BEGIN DATA EXTRACT

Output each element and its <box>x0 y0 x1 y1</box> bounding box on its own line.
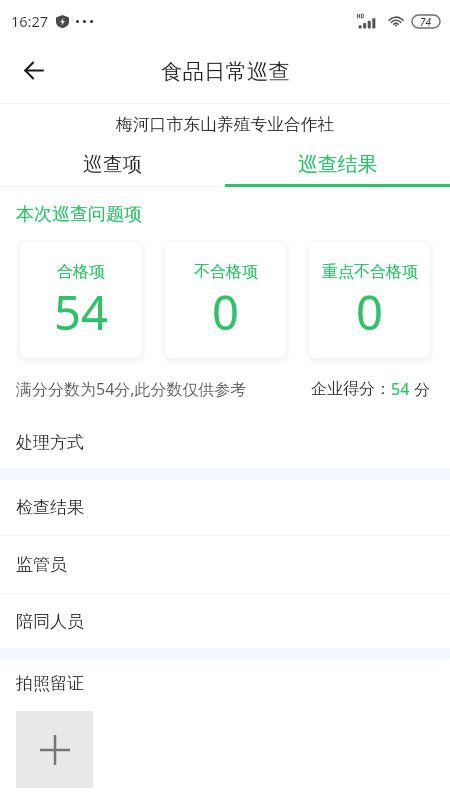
staticText: 陪同人员 <box>16 611 84 632</box>
staticText: 满分分数为54分,此分数仅供参考 <box>16 378 247 400</box>
staticText: 本次巡查问题项 <box>16 203 142 226</box>
button[interactable]: Back <box>9 48 57 96</box>
staticText: 74 <box>420 15 432 28</box>
button[interactable]: 巡查结果 <box>225 145 450 184</box>
staticText: 巡查结果 <box>298 152 378 177</box>
button[interactable]: 处理方式 <box>0 416 450 468</box>
button[interactable]: 合格项 <box>20 242 142 358</box>
button[interactable]: 不合格项 <box>165 242 286 358</box>
staticText: 重点不合格项 <box>322 262 418 282</box>
staticText: 54 <box>54 280 108 344</box>
button[interactable]: 监管员 <box>0 536 450 594</box>
staticText: 拍照留证 <box>16 673 84 694</box>
button[interactable]: 重点不合格项 <box>309 242 430 358</box>
staticText: 巡查项 <box>83 152 143 177</box>
staticText: 16:27 <box>11 11 49 31</box>
staticText: 54 <box>391 378 410 400</box>
staticText: 合格项 <box>57 262 105 282</box>
staticText: 0 <box>212 280 239 344</box>
staticText: 企业得分： <box>311 379 391 399</box>
staticText: 分 <box>410 378 431 400</box>
staticText: 不合格项 <box>194 262 258 282</box>
staticText: 处理方式 <box>16 432 84 453</box>
staticText: 梅河口市东山养殖专业合作社 <box>116 114 335 135</box>
button[interactable]: 检查结果 <box>0 480 450 536</box>
button[interactable]: 巡查项 <box>0 145 225 184</box>
button[interactable]: Add photo <box>16 711 93 788</box>
staticText: 0 <box>356 280 383 344</box>
staticText: 监管员 <box>16 554 67 575</box>
staticText: 检查结果 <box>16 497 84 518</box>
staticText: 食品日常巡查 <box>161 58 290 85</box>
button[interactable]: 陪同人员 <box>0 594 450 648</box>
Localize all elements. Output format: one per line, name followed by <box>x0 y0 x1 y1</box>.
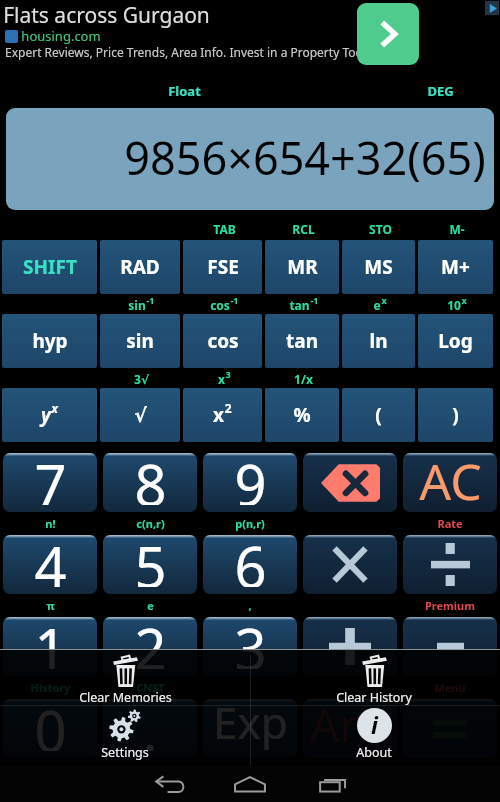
other: Divide <box>431 543 470 586</box>
other: Plus <box>329 628 371 665</box>
button[interactable] <box>203 699 297 758</box>
staticText: x <box>218 371 225 387</box>
staticText: cos <box>210 297 230 313</box>
staticText: Premium <box>425 598 475 613</box>
button[interactable] <box>303 699 397 758</box>
button[interactable] <box>403 699 497 758</box>
staticText: TAB <box>213 221 236 237</box>
staticText: RCL <box>292 221 315 237</box>
staticText: sin <box>126 328 154 354</box>
staticText: Rate <box>437 516 463 531</box>
button[interactable] <box>403 453 497 512</box>
staticText: 9856×654+32(65) <box>124 127 486 188</box>
staticText: 7 <box>34 446 67 505</box>
button[interactable]: Recent apps <box>312 769 354 799</box>
button[interactable]: sin <box>100 314 180 368</box>
button[interactable]: Clear Memories <box>63 652 187 706</box>
staticText: e <box>373 297 381 313</box>
button[interactable]: 9856×654+32(65) <box>6 108 494 210</box>
staticText: ) <box>452 402 459 428</box>
button[interactable]: y <box>2 388 97 442</box>
staticText: π <box>46 598 55 613</box>
staticText: MS <box>364 254 393 280</box>
button[interactable] <box>203 617 297 676</box>
button[interactable]: Clear History <box>312 652 436 706</box>
other: Minus <box>437 628 464 665</box>
staticText: tan <box>286 328 318 354</box>
staticText: . <box>142 692 158 751</box>
button[interactable] <box>303 535 397 594</box>
staticText: 10 <box>447 297 461 313</box>
staticText: y <box>41 402 51 428</box>
button[interactable] <box>403 617 497 676</box>
staticText: 2 <box>224 400 232 417</box>
button[interactable]: Flats across Gurgaon <box>0 0 500 70</box>
button[interactable]: tan <box>265 314 339 368</box>
staticText: 2 <box>134 610 167 669</box>
staticText: About <box>356 744 392 761</box>
staticText: n! <box>45 516 56 531</box>
button[interactable]: MR <box>265 240 339 294</box>
staticText: 1/x <box>294 371 313 387</box>
button[interactable] <box>103 617 197 676</box>
staticText: x <box>381 294 387 306</box>
staticText: CNST <box>136 680 165 695</box>
button[interactable]: Ad choices <box>485 1 499 15</box>
button[interactable]: SHIFT <box>2 240 97 294</box>
button[interactable]: ln <box>342 314 415 368</box>
staticText: cos <box>207 328 239 354</box>
button[interactable]: FSE <box>183 240 262 294</box>
button[interactable]: Open advertisement <box>357 3 419 65</box>
staticText: 1 <box>34 610 67 669</box>
button[interactable] <box>3 535 97 594</box>
button[interactable]: Log <box>418 314 493 368</box>
staticText: FSE <box>207 254 239 280</box>
staticText: Log <box>438 328 473 354</box>
staticText: sin <box>128 297 146 313</box>
button[interactable]: cos <box>183 314 262 368</box>
button[interactable]: ( <box>342 388 415 442</box>
button[interactable] <box>3 453 97 512</box>
button[interactable]: ) <box>418 388 493 442</box>
staticText: housing.com <box>21 27 101 45</box>
button[interactable] <box>303 617 397 676</box>
button[interactable]: x <box>183 388 262 442</box>
staticText: , <box>248 598 252 613</box>
staticText: History <box>30 680 71 695</box>
staticText: Clear Memories <box>79 689 172 706</box>
button[interactable] <box>203 453 297 512</box>
button[interactable]: hyp <box>2 314 97 368</box>
staticText: Exp <box>213 692 288 751</box>
button[interactable] <box>103 535 197 594</box>
button[interactable] <box>203 535 297 594</box>
button[interactable]: Home <box>228 769 272 799</box>
button[interactable] <box>303 453 397 512</box>
button[interactable]: M+ <box>418 240 493 294</box>
staticText: Flats across Gurgaon <box>3 1 210 30</box>
button[interactable] <box>103 453 197 512</box>
button[interactable]: % <box>265 388 339 442</box>
staticText: e <box>147 598 154 613</box>
staticText: 9 <box>234 446 267 505</box>
button[interactable]: Settings <box>63 707 187 761</box>
button[interactable]: √ <box>100 388 180 442</box>
staticText: Float <box>168 82 201 100</box>
staticText: Clear History <box>336 689 412 706</box>
staticText: 3 <box>234 610 267 669</box>
button[interactable] <box>103 699 197 758</box>
staticText: 8 <box>134 446 167 505</box>
staticText: -1 <box>146 294 155 306</box>
button[interactable] <box>3 617 97 676</box>
button[interactable]: i <box>312 707 436 761</box>
button[interactable]: MS <box>342 240 415 294</box>
staticText: 4 <box>34 528 67 587</box>
staticText: 0 <box>34 692 67 751</box>
button[interactable] <box>403 535 497 594</box>
button[interactable]: RAD <box>100 240 180 294</box>
button[interactable]: Back <box>149 769 191 799</box>
staticText: AC <box>419 447 482 506</box>
staticText: c(n,r) <box>136 516 165 531</box>
button[interactable] <box>3 699 97 758</box>
other: Delete <box>321 463 380 503</box>
staticText: p(n,r) <box>235 516 265 531</box>
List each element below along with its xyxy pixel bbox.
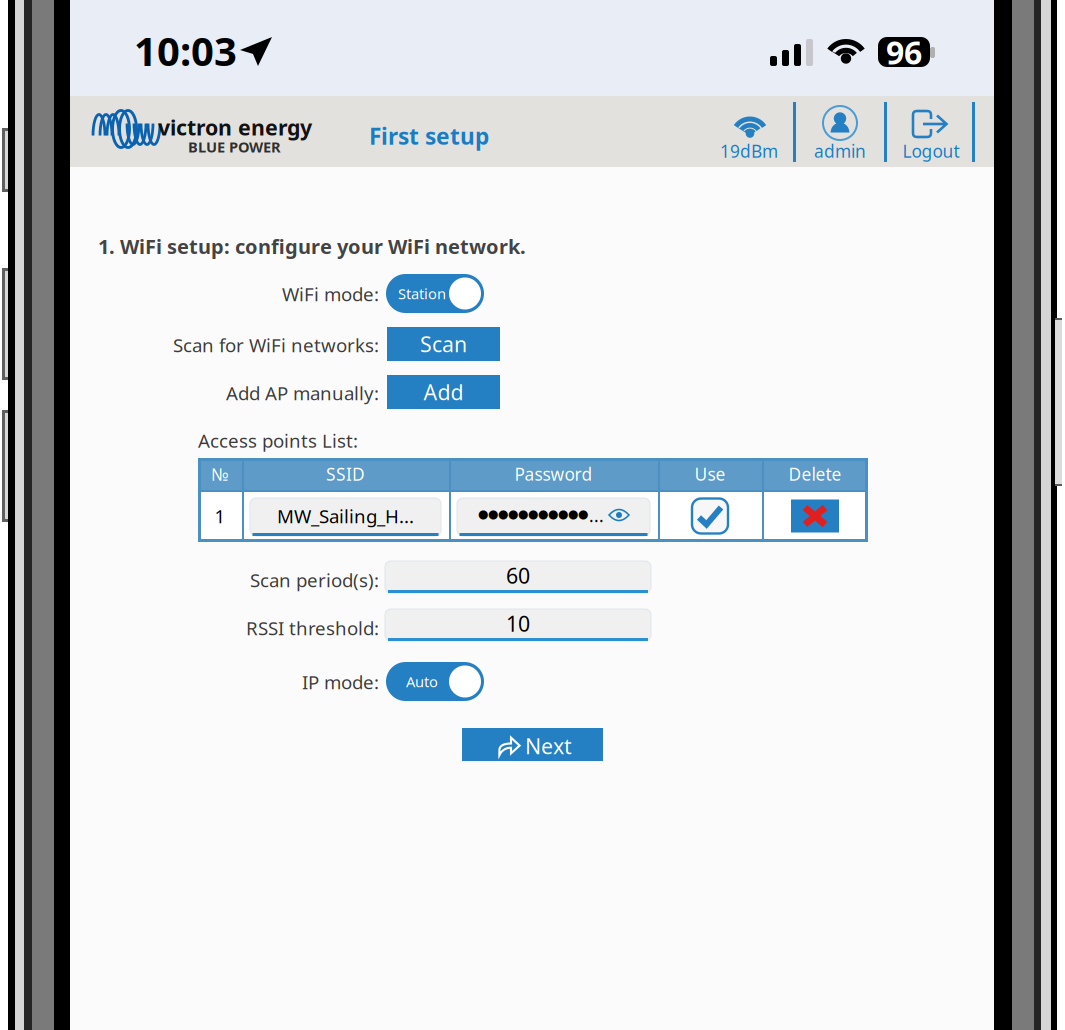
button[interactable]: First setup [369,121,489,151]
staticText: 10 [506,609,530,638]
staticText: Next [525,732,572,760]
staticText: 10:03 [134,24,237,77]
staticText: Scan period(s): [250,568,379,592]
button[interactable]: Station [387,275,483,312]
button[interactable]: Add [387,375,500,409]
button[interactable]: Delete access point [791,500,839,532]
staticText: Access points List: [198,428,358,453]
staticText: 1 [214,504,226,528]
staticText: Use [694,462,726,486]
staticText: RSSI threshold: [246,616,379,640]
staticText: 96 [886,31,922,73]
staticText: Password [514,462,592,486]
staticText: 1. WiFi setup: configure your WiFi netwo… [98,233,526,260]
staticText: victron energy [158,113,312,141]
button[interactable]: Next [462,728,603,761]
staticText: Auto [406,672,438,691]
button[interactable]: Scan [387,327,500,361]
staticText: ... [589,504,604,527]
staticText: Add [424,378,464,406]
button[interactable]: admin [796,99,884,165]
staticText: Add AP manually: [226,381,379,405]
staticText: IP mode: [302,670,379,694]
staticText: 19dBm [720,140,778,162]
staticText: Scan [420,330,467,358]
staticText: Scan for WiFi networks: [173,333,379,357]
button[interactable]: Logout [887,99,975,165]
staticText: Logout [902,140,960,162]
staticText: Delete [788,462,842,486]
staticText: admin [814,140,866,162]
staticText: № [211,462,229,486]
staticText: First setup [369,121,489,151]
staticText: SSID [326,462,365,486]
staticText: 60 [506,561,530,590]
button[interactable]: 19dBm [705,99,793,165]
button[interactable]: Auto [387,663,483,700]
staticText: Station [398,284,446,303]
button[interactable]: Use this access point [692,498,728,534]
staticText: MW_Sailing_H... [277,504,414,528]
staticText: WiFi mode: [282,282,379,306]
staticText: BLUE POWER [188,137,281,156]
staticText: ●●●●●●●●●●● [478,507,588,521]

END DATA EXTRACT

→ **TO DO**: Once each line with "陪同人员" in the entries is counted, state the total and nothing else.

→ **ANSWER BELOW**: 2